Statua Borghesi


IL PERIODO DELLE SIGNORIE

Il piccolo stato subì un grave momento di crisi nel 1322 quando la famiglia dei Montefeltro fu esiliata da Urbino. Subito i Malatesta di Rimini ne approfittarono per cercare di occupare il territorio di San Marino utilizzando ogni mezzo, dalle promesse alle minacce. I cittadini di San Marino non cedettero e rimasero fedeli agli urbinati. Questa alleanza si rivelò molto vantaggiosa per i sammarinesi quando nel 1400 scoppiò la guerra fra i Malatesta ed i Montefeltro, a fianco di questi ultimi si schierò non solo lo Stato di San Marino ma anche la Chiesa che in passato aveva sempre sostenuto la Signoria di Rimini.
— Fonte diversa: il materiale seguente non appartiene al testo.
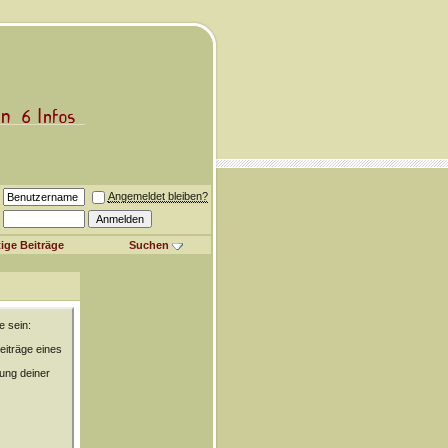
Angemeldet bleiben?
ige Beiträge
Suchen
e sein:
eiträge eines
rung deiner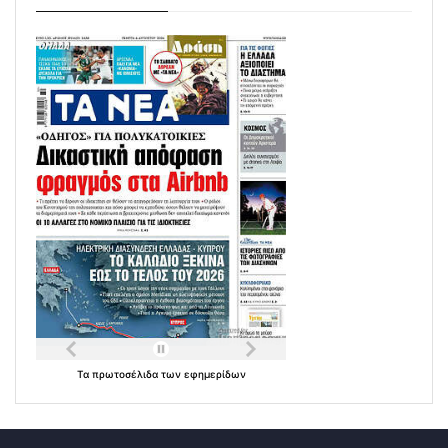
Τα
πρωτοσέλιδα
των
εφημερίδων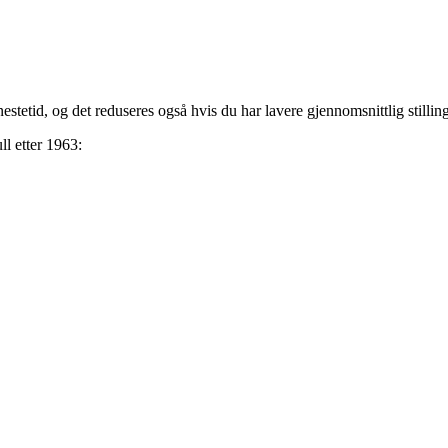
estetid, og det reduseres også hvis du har lavere gjennomsnittlig stilli
l etter 1963:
In questo particolare momento storico i Malatesta erano in una posizione di aperto contrasto con la chiesa aspirando ad una maggiore autonomia da Roma, erano in urto sia con il Papa Pio II (Enea Silvio Piccolomini) che con gli Aragonesi di Napoli. Il Papa promise a San Marino, in caso di vittoria, i castelli situati sul versante riminese. La guerra costò molto cara al piccolo stato molto povero sia di uomini che di armi, ma in cambio ottenne ben tre castelli.
Il territorio della Repubblica di San Marino, inizialmente limitato al solo Monte Titano, nel 1463 si ampliò territorialmente, grazie alla sconfitta del Signore di Rimini Sigismondo Pandolfo Malatesta, annettendosi i Castelli di Fiorentino, Montegiardino e Serravalle. Fu il papa il 27 giugno 1463 ad emanare la bolla con la quale San Marino ricevette in piena giurisdizione i castelli di cui sopra. Nello stesso anno anche la città di Faetano chiese di entrare a far parte del suo territorio.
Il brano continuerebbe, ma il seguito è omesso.